The highlights of the Adloyada will include two enormous puppets of Zig and Zag, the pair of friendly caterpillars from “Journey with an Owl- Cat.” Following these fun-loving giant larvae will be a colorful parade of local children dressed as frogs, caterpillars, sheep and lambs.
The museum’s “Magic Forest” display will be brought to life on a moving display featuring real snow, a glittering entourage of white magicians and dancing snowmen.
A four-meter-high cuckoo clock will form the magnificent centerpiece of “Journey to Repair the Kingdom of Time,” as children and acrobats dressed as birds and forest sprites whirl around it in a kaleidoscopic dance depicting the changing seasons.
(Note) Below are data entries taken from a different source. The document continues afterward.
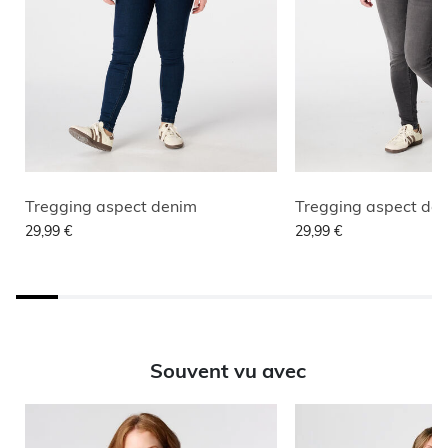
Tregging aspect denim
Tregging aspect de
29,99 €
29,99 €
Souvent vu avec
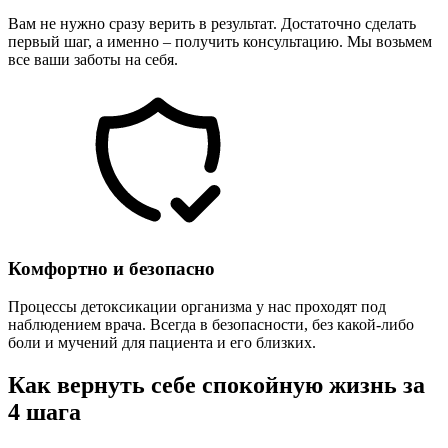
Вам не нужно сразу верить в результат. Достаточно сделать
первый шаг, а именно – получить консультацию. Мы возьмем
все ваши заботы на себя.
Комфортно и безопасно
Процессы детоксикации организма у нас проходят под
наблюдением врача. Всегда в безопасности, без какой-либо
боли и мучений для пациента и его близких.
Как вернуть себе спокойную жизнь за
4 шага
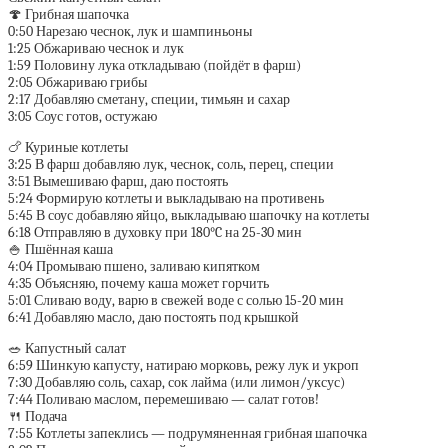
🍄 Грибная шапочка
0:50 Нарезаю чеснок, лук и шампиньоны
1:25 Обжариваю чеснок и лук
1:59 Половину лука откладываю (пойдёт в фарш)
2:05 Обжариваю грибы
2:17 Добавляю сметану, специи, тимьян и сахар
3:05 Соус готов, остужаю
🍗 Куриные котлеты
3:25 В фарш добавляю лук, чеснок, соль, перец, специи
3:51 Вымешиваю фарш, даю постоять
5:24 Формирую котлеты и выкладываю на противень
5:45 В соус добавляю яйцо, выкладываю шапочку на котлеты
6:18 Отправляю в духовку при 180°C на 25-30 мин
🍚 Пшённая каша
4:04 Промываю пшено, заливаю кипятком
4:35 Объясняю, почему каша может горчить
5:01 Сливаю воду, варю в свежей воде с солью 15-20 мин
6:41 Добавляю масло, даю постоять под крышкой
🥗 Капустный салат
6:59 Шинкую капусту, натираю морковь, режу лук и укроп
7:30 Добавляю соль, сахар, сок лайма (или лимон/уксус)
7:44 Поливаю маслом, перемешиваю — салат готов!
🍴 Подача
7:55 Котлеты запеклись — подрумяненная грибная шапочка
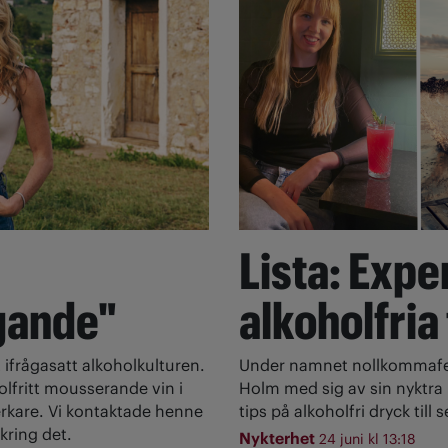
Lista: Expe
gande"
alkoholfria
 ifrågasatt alkoholkulturen.
Under namnet nollkommafem
olfritt mousserande vin i
Holm med sig av sin nyktra l
rkare. Vi kontaktade henne
tips på alkoholfri dryck till
kring det.
Nykterhet
24 juni kl 13:18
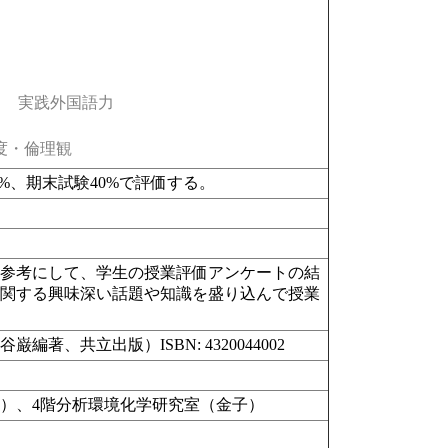
実践外国語力
度・倫理観
%、期末試験40%で評価する。
を参考にして、学生の授業評価アンケートの結
に関する興味深い話題や知識を盛り込んで授業
共立出版）ISBN: 4320044002
岡﨑）、4階分析環境化学研究室（金子）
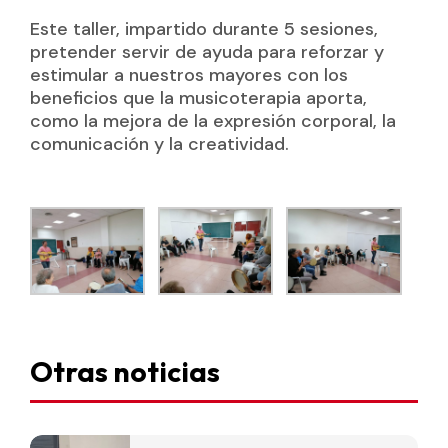
Este taller, impartido durante 5 sesiones,
pretender servir de ayuda para reforzar y
estimular a nuestros mayores con los
beneficios que la musicoterapia aporta,
como la mejora de la expresión corporal, la
comunicación y la creatividad.
Otras noticias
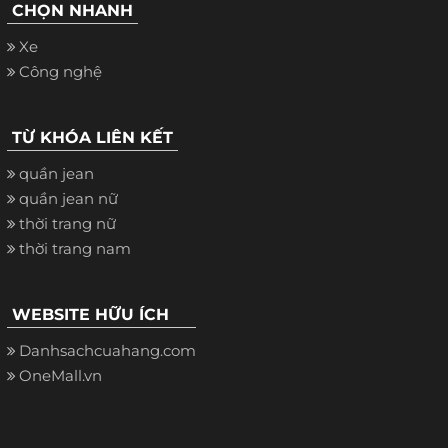
CHỌN NHANH
Xe
Công nghệ
TỪ KHÓA LIÊN KẾT
quần jean
quần jean nữ
thời trang nữ
thời trang nam
WEBSITE HỮU ÍCH
Danhsachcuahang.com
OneMall.vn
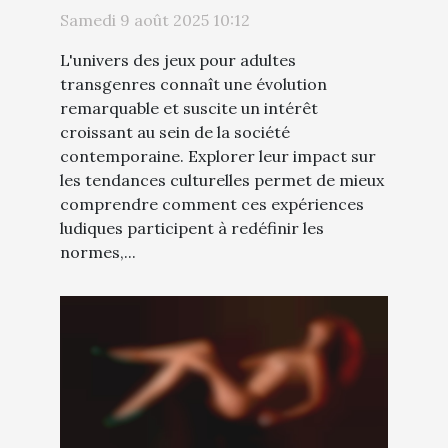
influencent-ils les
Samedi 9 août 2025 10:12
tendances culturelles ?
L'univers des jeux pour adultes
transgenres connaît une évolution
remarquable et suscite un intérêt
croissant au sein de la société
contemporaine. Explorer leur impact sur
les tendances culturelles permet de mieux
comprendre comment ces expériences
ludiques participent à redéfinir les
normes,...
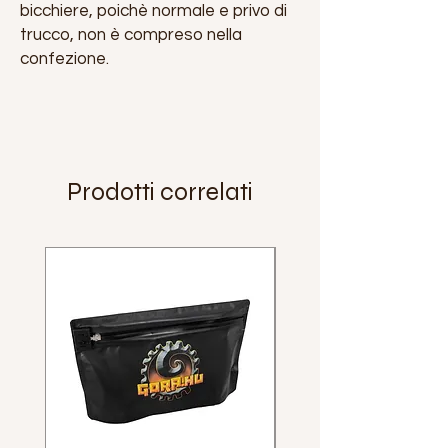
bicchiere, poichè normale e privo di
trucco, non è compreso nella
confezione.
Prodotti correlati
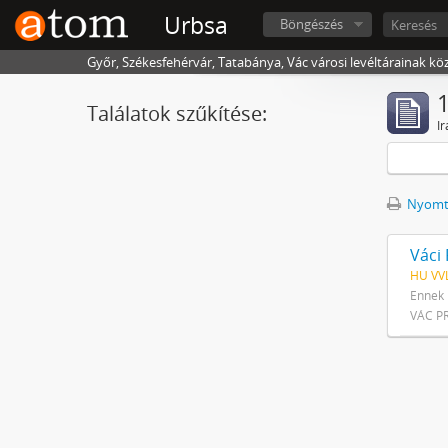
Urbsa
Böngészés
Győr, Székesfehérvár, Tatabánya, Vác városi levéltárainak kö
1
Találatok szűkítése:
Ir
Nyomta
Váci 
HU VVL
Ennek 
VÁC PR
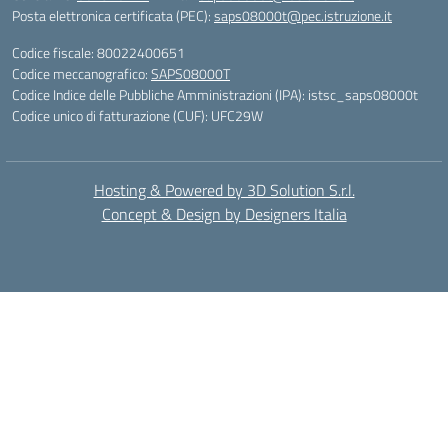
Posta elettronica certificata (PEC):
saps08000t@pec.istruzione.it
Codice fiscale: 80022400651
Codice meccanografico:
SAPS08000T
Codice Indice delle Pubbliche Amministrazioni (IPA): istsc_saps08000t
Codice unico di fatturazione (CUF): UFC29W
Hosting & Powered by 3D Solution S.r.l.
Concept & Design by Designers Italia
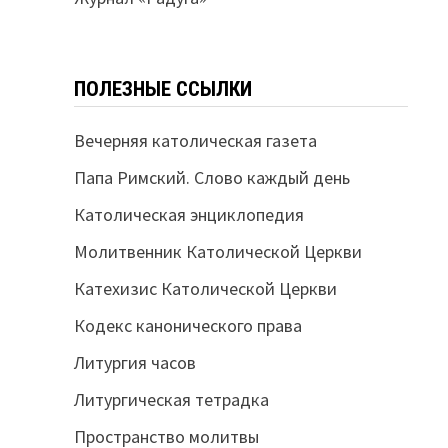
ПОЛЕЗНЫЕ ССЫЛКИ
Вечерняя католическая газета
Папа Римский. Слово каждый день
Католическая энциклопедия
Молитвенник Католической Церкви
Катехизис Католической Церкви
Кодекс канонического права
Литургия часов
Литургическая тетрадка
Пространство молитвы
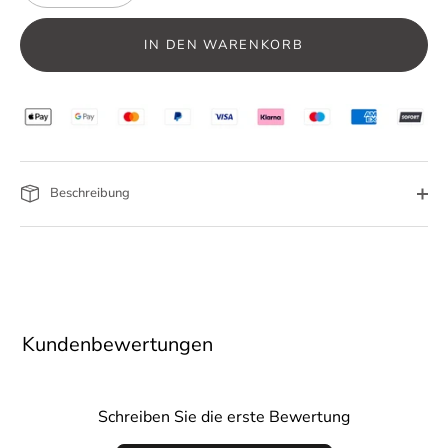
IN DEN WARENKORB
Beschreibung
Kundenbewertungen
Schreiben Sie die erste Bewertung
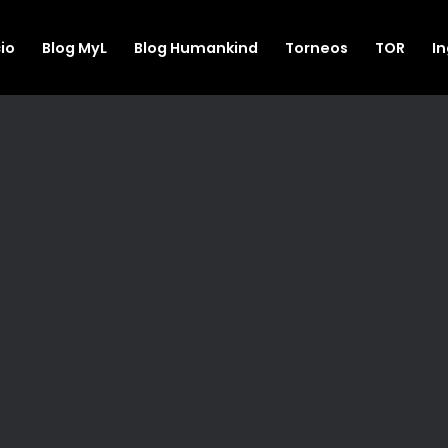
cio
Blog MyL
Blog Humankind
Torneos
TOR
I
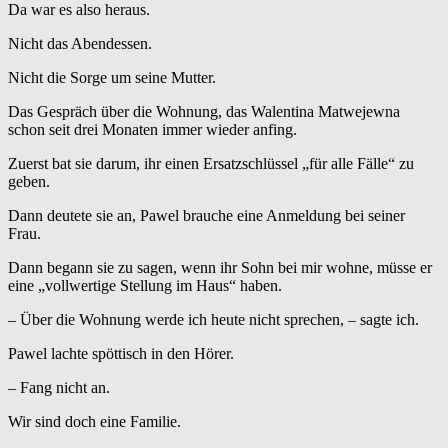
Da war es also heraus.
Nicht das Abendessen.
Nicht die Sorge um seine Mutter.
Das Gespräch über die Wohnung, das Walentina Matwejewna
schon seit drei Monaten immer wieder anfing.
Zuerst bat sie darum, ihr einen Ersatzschlüssel „für alle Fälle“ zu
geben.
Dann deutete sie an, Pawel brauche eine Anmeldung bei seiner
Frau.
Dann begann sie zu sagen, wenn ihr Sohn bei mir wohne, müsse er
eine „vollwertige Stellung im Haus“ haben.
– Über die Wohnung werde ich heute nicht sprechen, – sagte ich.
Pawel lachte spöttisch in den Hörer.
– Fang nicht an.
Wir sind doch eine Familie.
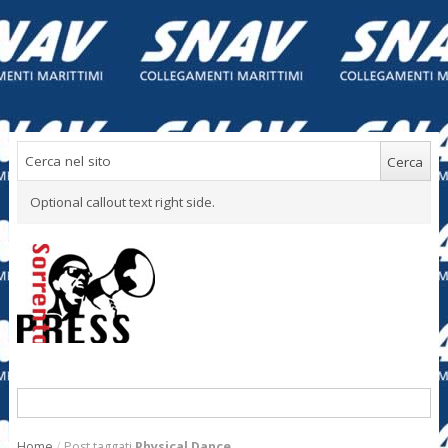
Optional callout text right side.
Home
/
Post taggati
Physical Dance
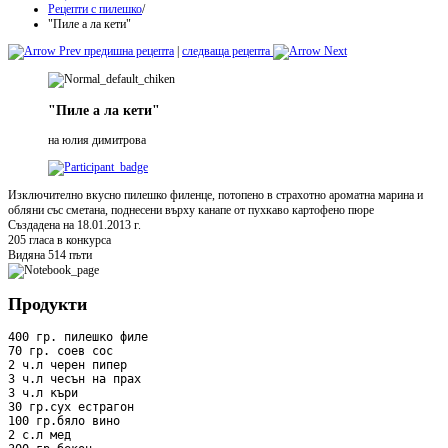
Рецепти с пилешко
/
"Пиле а ла кети"
предишна рецепта
|
следваща рецепта
"Пиле а ла кети"
на юлия димитрова
Изключително вкусно пилешко филенце, потопено в страхотно ароматна марина и
обляни със сметана, поднесени върху канапе от пухкаво картофено пюре
Създадена на 18.01.2013 г.
205 гласа в конкурса
Видяна 514 пъти
Продукти
400 гр. пилешко филе

70 гр. соев сос

2 ч.л черен пипер

3 ч.л чесън на прах

3 ч.л къри

30 гр.сух естрагон

100 гр.бяло вино

2 с.л мед
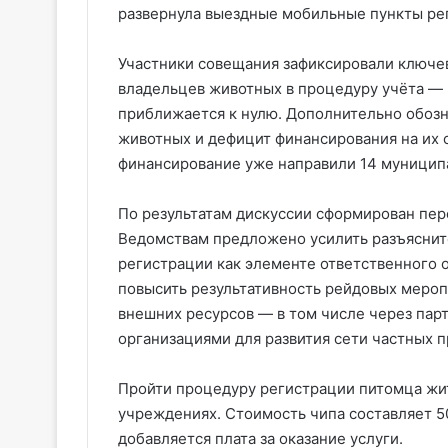
развернула выездные мобильные пункты ре
Участники совещания зафиксировали ключе
владельцев животных в процедуру учёта — 
приближается к нулю. Дополнительно обозн
животных и дефицит финансирования на их 
финансирование уже направили 14 муницип
По результатам дискуссии сформирован пер
Ведомствам предложено усилить разъясните
регистрации как элементе ответственного
повысить результативность рейдовых меро
внешних ресурсов — в том числе через пар
организациями для развития сети частных п
Пройти процедуру регистрации питомца жи
учреждениях. Стоимость чипа составляет 50
добавляется плата за оказание услуги.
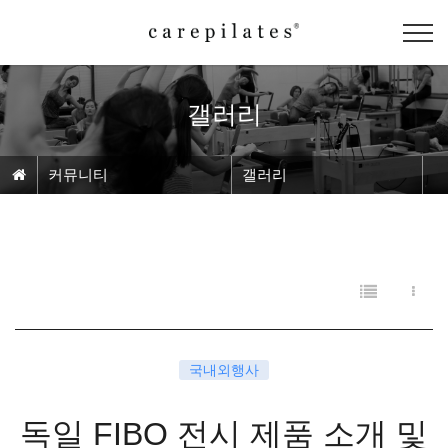
갤러리
커뮤니티
갤러리
국내외행사
독일 FIBO 전시 제품 소개 및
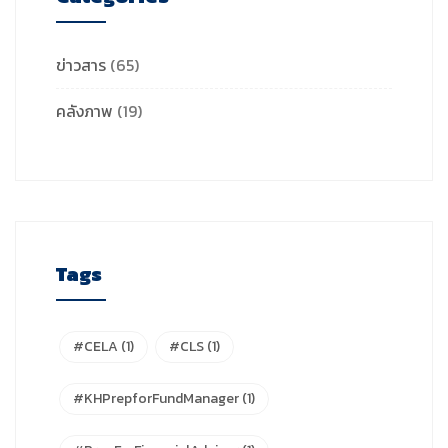
ข่าวสาร
(65)
คลังภาพ
(19)
Tags
#CELA
(1)
#CLS
(1)
#KHPrepforFundManager
(1)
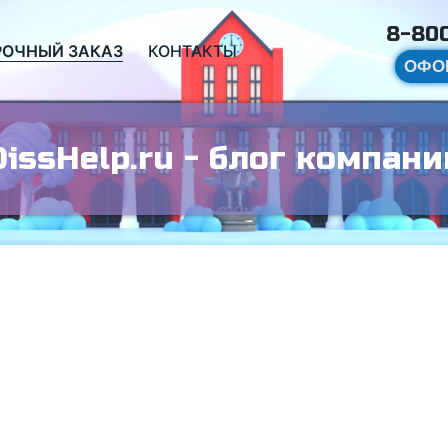
8-800
РОЧНЫЙ ЗАКАЗ
КОНТАКТЫ
ОФО
DissHelp.ru - блог компани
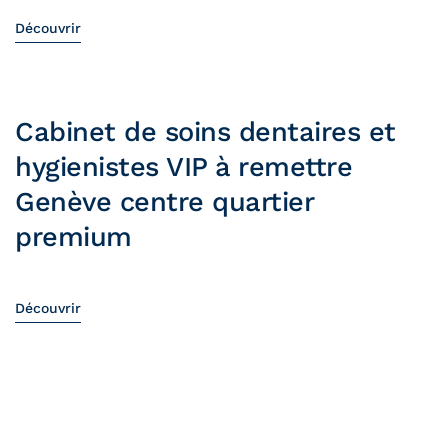
Découvrir
Cabinet de soins dentaires et
hygienistes VIP à remettre
Genève centre quartier
premium
Découvrir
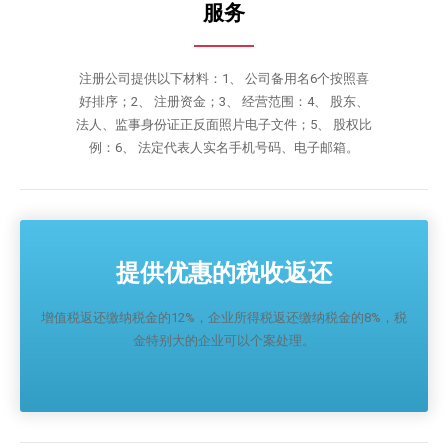
服务
注册公司提供以下材料：1、 公司备用名6个按照喜
好排序；2、 注册资金；3、 经营范围：4、 股东、
法人、监事身份证正反面照片电子文件；5、 股权比
例：6、 法定代表人实名手机号码、电子邮箱。
提供优惠的税收返还
增值税返还缴纳税金的12%，企业所得税返还缴纳税金的8%，税
金特别大的企业可以个案处理。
A group of friendly visitors from outer space will bring up the rear of the Adloyada on a magnificent 10-meter-long spaceship. As they greet the crowds of Earthlings, giant aliens on stilts and smaller extra-terrestrial life forms will dance and perform juggling tricks together.
The pièce de résistance, for Tzipi Yifat at least, will be the giant puppet version of Mr. Yanshul, Holon’s Owl-Cat character, whose distinctive feathered and furry personage can be seen at various places around the city in the form of statues directing visitors to the Children’s Museum.
“We created Mr. Yanshul with a puppet made from 20,000 real flowers,” says Yifat. “It took us days to assemble everything, and it was really incredible to watch the puppet being created.”
And that’s not all – while the Adloyada parade promises to be spectacular, Holon has planned an equally dramatic grand finale. As the floats and puppets reach Holon City Hall, Swedish and Israeli acrobats will abseil from the roof and form a human pyramid amid a fantastic pyrotechnics display and live music.
Avraham Aldema and his Hevre Trask would surely approve.

The Holon Adloyada will take place on Sunday March 20 at 3 p.m., and again on Monday March 21 at 10 a.m., each time commencing outside the Holon Mediatheque at Rehov Golda Meir 6, Holon.